Outcome trials in diabetes are few and far between, but in 2008 results were presented from three trials that were designed primarily to determine whether improved blood glucose control could reduce the risk of cardiovascular events in people with type 2 diabetes.
Results from ACCORD, ADVANCE, VADT and UKPDS
The ACCORD (Action to Control Cardiovascular Risk in Diabetes; ACCORD Study Group, 2008), ADVANCE (Action in Diabetes and Vascular Disease: Preterax and Diamicron Modified Release Controlled Evaluation; ADVANCE Collaborative Group, 2007) and VADT (Veterans Affairs Diabetes Trial; Abraira, 2008) studies all showed a trend toward cardiovascular risk reduction with improved blood glucose control but none achieved statistical significance. The relative risk reductions obtained for the primary cardiovascular composite endpoint in each case were 10% (P=0.16), 6% (P=0.37) and 13% (P=0.12) for differences achieved in HbA1c of 7.5% versus 6.4%, 7.3% versus 6.5% and 8.4% versus 6.9%, respectively.

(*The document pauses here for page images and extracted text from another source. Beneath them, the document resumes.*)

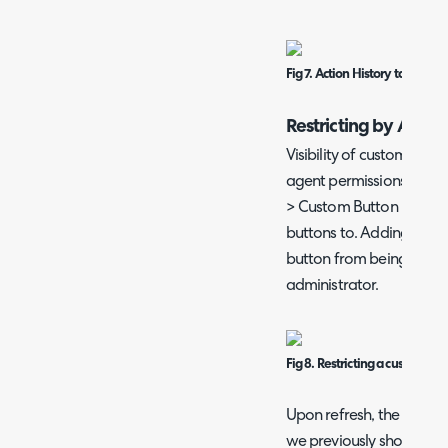
Fig 7. Action History tab on an
Restricting by Agen
Visibility of custom acti
agent permissions. In the
> Custom Button Restricti
buttons to. Adding a cust
button from being seen, e
administrator.
Fig 8. Restricting a custom but
Upon refresh, the button
we previously showed.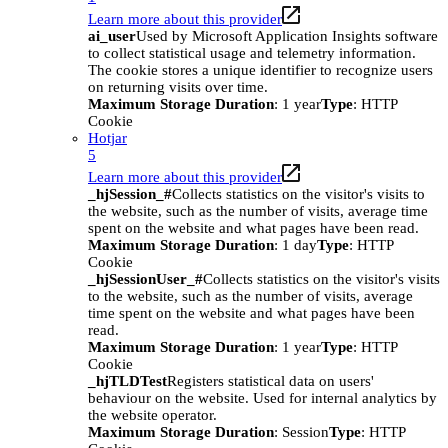
Learn more about this provider
ai_user
Used by Microsoft Application Insights software
to collect statistical usage and telemetry information.
The cookie stores a unique identifier to recognize users
on returning visits over time.
Maximum Storage Duration
: 1 year
Type
: HTTP
Cookie
Hotjar
5
Learn more about this provider
_hjSession_#
Collects statistics on the visitor's visits to
the website, such as the number of visits, average time
spent on the website and what pages have been read.
Maximum Storage Duration
: 1 day
Type
: HTTP
Cookie
_hjSessionUser_#
Collects statistics on the visitor's visits
to the website, such as the number of visits, average
time spent on the website and what pages have been
read.
Maximum Storage Duration
: 1 year
Type
: HTTP
Cookie
_hjTLDTest
Registers statistical data on users'
behaviour on the website. Used for internal analytics by
the website operator.
Maximum Storage Duration
: Session
Type
: HTTP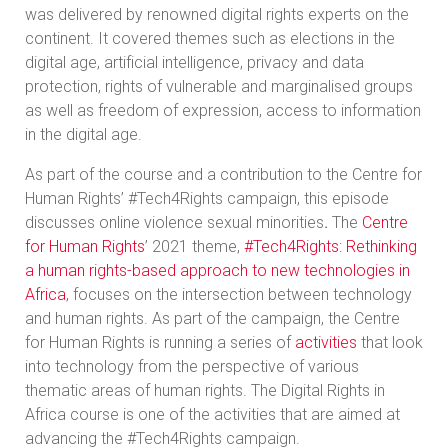
was delivered by renowned digital rights experts on the
continent. It covered themes such as elections in the
digital age, artificial intelligence, privacy and data
protection, rights of vulnerable and marginalised groups
as well as freedom of expression, access to information
in the digital age.
As part of the course and a contribution to the Centre for
Human Rights’ #Tech4Rights campaign, this episode
discusses online violence sexual minorities
.
The
Centre
for Human Rights
’ 2021 theme,
#Tech4Rights: Rethinking
a human rights-based approach to new technologies in
Africa
, focuses on the intersection between technology
and human rights. As part of the campaign, the Centre
for Human Rights is running a series of
activities
that look
into technology from the perspective of various
thematic areas of human rights. The Digital Rights in
Africa course is one of the activities that are aimed at
advancing the #Tech4Rights campaign.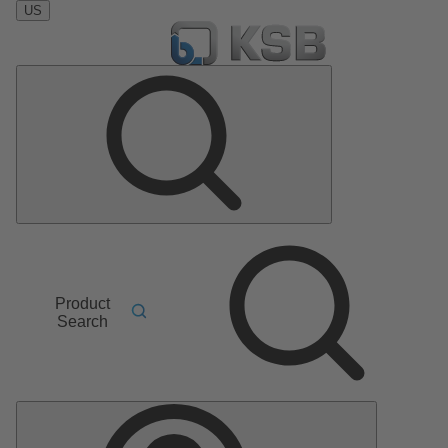
US
Product
Search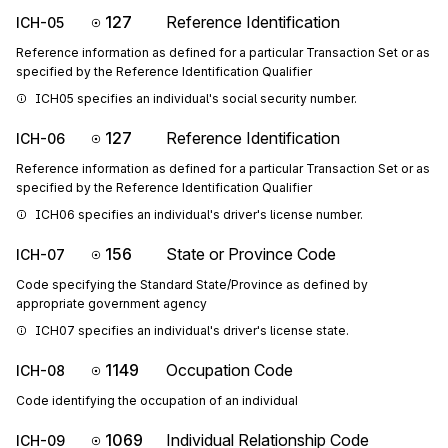
127
Reference Identification
ICH-05
Reference information as defined for a particular Transaction Set or as
specified by the Reference Identification Qualifier
ICH05 specifies an individual's social security number.
127
Reference Identification
ICH-06
Reference information as defined for a particular Transaction Set or as
specified by the Reference Identification Qualifier
ICH06 specifies an individual's driver's license number.
156
State or Province Code
ICH-07
Code specifying the Standard State/Province as defined by
appropriate government agency
ICH07 specifies an individual's driver's license state.
1149
Occupation Code
ICH-08
Code identifying the occupation of an individual
1069
Individual Relationship Code
ICH-09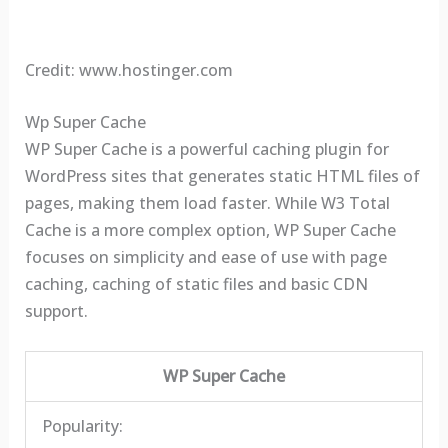
Credit: www.hostinger.com
Wp Super Cache
WP Super Cache is a powerful caching plugin for
WordPress sites that generates static HTML files of
pages, making them load faster. While W3 Total
Cache is a more complex option, WP Super Cache
focuses on simplicity and ease of use with page
caching, caching of static files and basic CDN
support.
WP Super Cache
Popularity: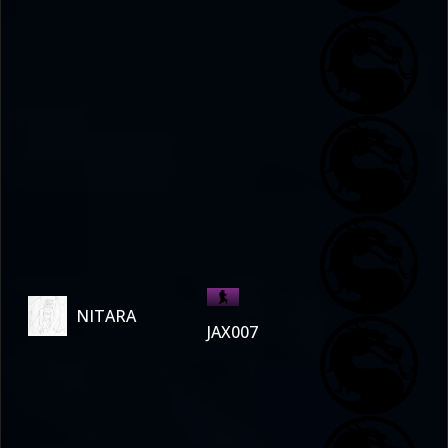
NITARA
JAX007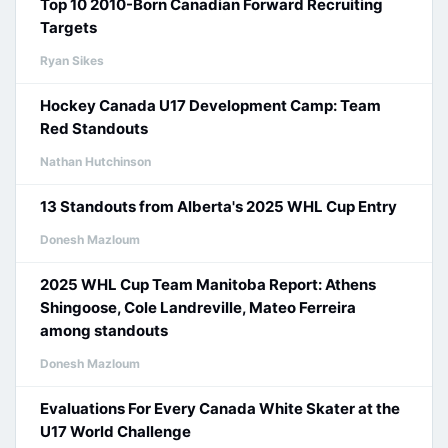
Top 10 2010-Born Canadian Forward Recruiting
Targets
Ryan Sikes
Hockey Canada U17 Development Camp: Team
Red Standouts
Nathan Hutchinson
13 Standouts from Alberta's 2025 WHL Cup Entry
Donesh Mazloum
2025 WHL Cup Team Manitoba Report: Athens
Shingoose, Cole Landreville, Mateo Ferreira
among standouts
Donesh Mazloum
Evaluations For Every Canada White Skater at the
U17 World Challenge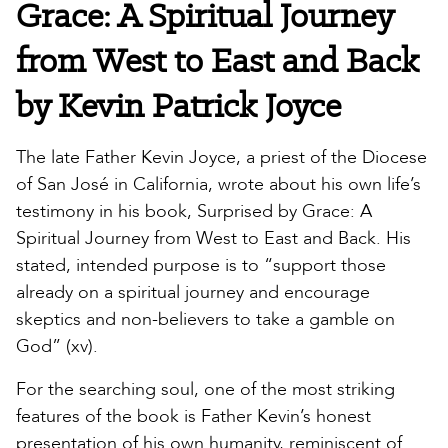
Grace: A Spiritual Journey
from West to East and Back
by Kevin Patrick Joyce
The late Father Kevin Joyce, a priest of the Diocese
of San José in California, wrote about his own life’s
testimony in his book, Surprised by Grace: A
Spiritual Journey from West to East and Back. His
stated, intended purpose is to “support those
already on a spiritual journey and encourage
skeptics and non-believers to take a gamble on
God” (xv).
For the searching soul, one of the most striking
features of the book is Father Kevin’s honest
presentation of his own humanity, reminiscent of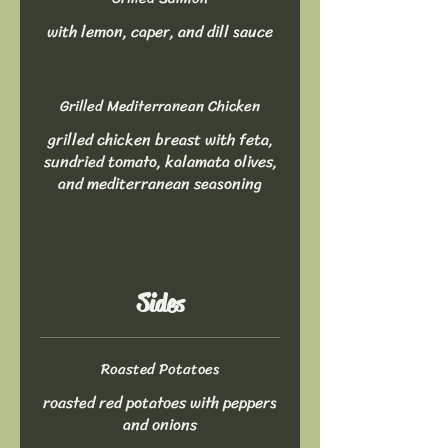
with lemon, caper, and dill sauce
Grilled Mediterranean Chicken
grilled chicken breast with feta,
sundried tomato, kalamata olives,
and mediterranean seasoning
Sides
Roasted Potatoes
roasted red potatoes with peppers
and onions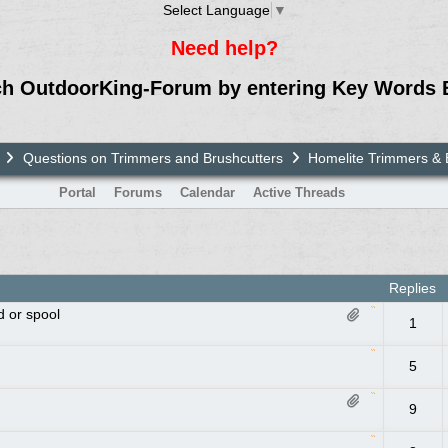
Select Language
▼
Need help?
ch OutdoorKing-Forum by entering Key Words 
Questions on Trimmers and Brushcutters
Homelite Trimmers & 
Portal
Forums
Calendar
Active Threads
Replies
d or spool
1
5
9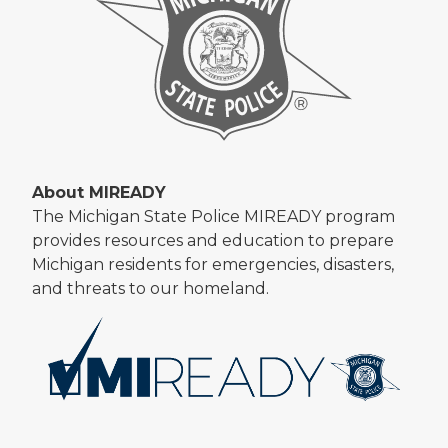
About MIREADY
The Michigan State Police MIREADY program
provides resources and education to prepare
Michigan residents for emergencies, disasters,
and threats to our homeland.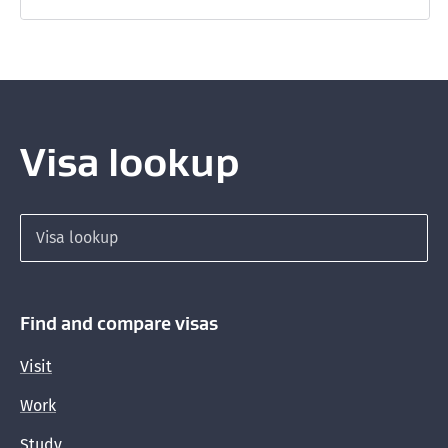
Visa lookup
Search for a visa
Find and compare visas
Visit
Work
Study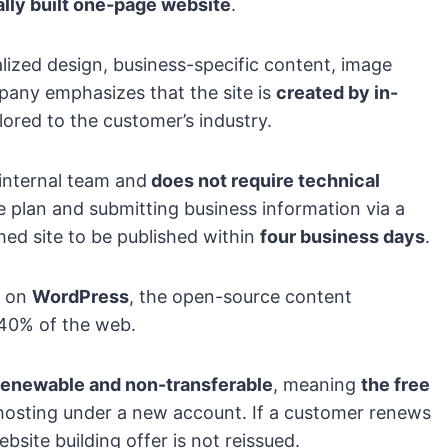
lly built one-page website
.
lized design, business-specific content, image
mpany emphasizes that the site is
created by in-
ilored to the customer’s industry.
internal team and
does not require technical
 plan and submitting business information via a
hed site to be published within
four business days
.
t on
WordPress
, the open-source content
40% of the web.
enewable and non-transferable
, meaning
the free
hosting under a new account. If a customer renews
bsite building offer is not reissued.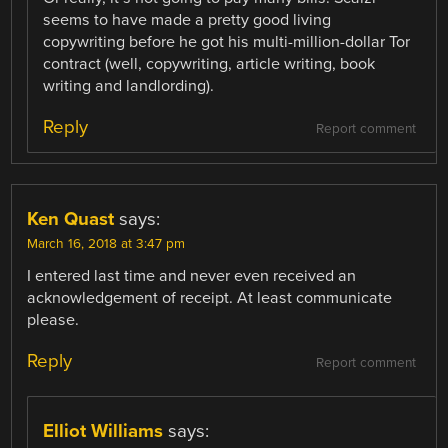
seems to have made a pretty good living
copywriting before he got his multi-million-dollar Tor
contract (well, copywriting, article writing, book
writing and landlording).
Reply
Report comment
Ken Quast
says:
March 16, 2018 at 3:47 pm
I entered last time and never even received an
acknowledgement of receipt. At least communicate
please.
Reply
Report comment
Elliot Williams
says: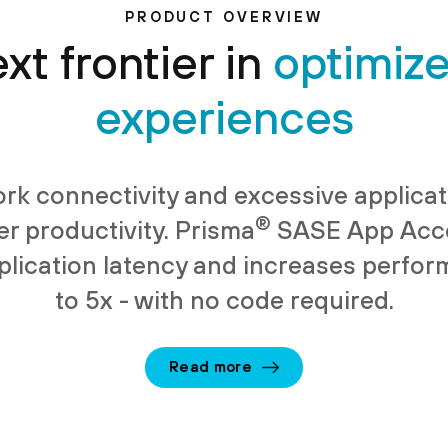
PRODUCT OVERVIEW
xt frontier in
optimiz
experiences
rk connectivity and excessive applicat
®
er productivity. Prisma
SASE App Acce
lication latency and increases perfo
to 5x - with no code required.
Read more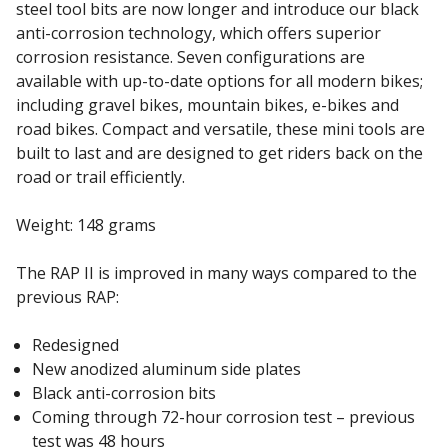
steel tool bits are now longer and introduce our black
anti-corrosion technology, which offers superior
corrosion resistance. Seven configurations are
available with up-to-date options for all modern bikes;
including gravel bikes, mountain bikes, e-bikes and
road bikes. Compact and versatile, these mini tools are
built to last and are designed to get riders back on the
road or trail efficiently.
Weight: 148 grams
The RAP II is improved in many ways compared to the
previous RAP:
Redesigned
New anodized aluminum side plates
Black anti-corrosion bits
Coming through 72-hour corrosion test – previous
test was 48 hours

Although inconclusive, these trends towards reduced cardiovascular risk are in line with the results of the UKPDS (United Kingdom Prospective Diabetes Study) published in 1998, which showed a borderline non-significant 16% (P=0.052) risk reduction for myocardial infarction in the group with intensive blood glucose control, compared with those treated conventionally (UKPDS Group, 1998).
A meta-analysis of these four studies may well achieve statistical significance, but meanwhile, the 10-year UKPDS post-trial monitoring data have demonstrated a “legacy effect” of earlier improved blood glucose control, with risk reductions of 15% (P=0.01) for myocardial infarction, and 13% (P=0.007) for death from any cause (Holman et al, 2008). These emergent benefits reflect the observational data, which suggest that a 14% risk reduction can be obtained for fatal and nonfatal myocardial infarction with a 1% decrement in HbA1c (Stratton et al, 2000).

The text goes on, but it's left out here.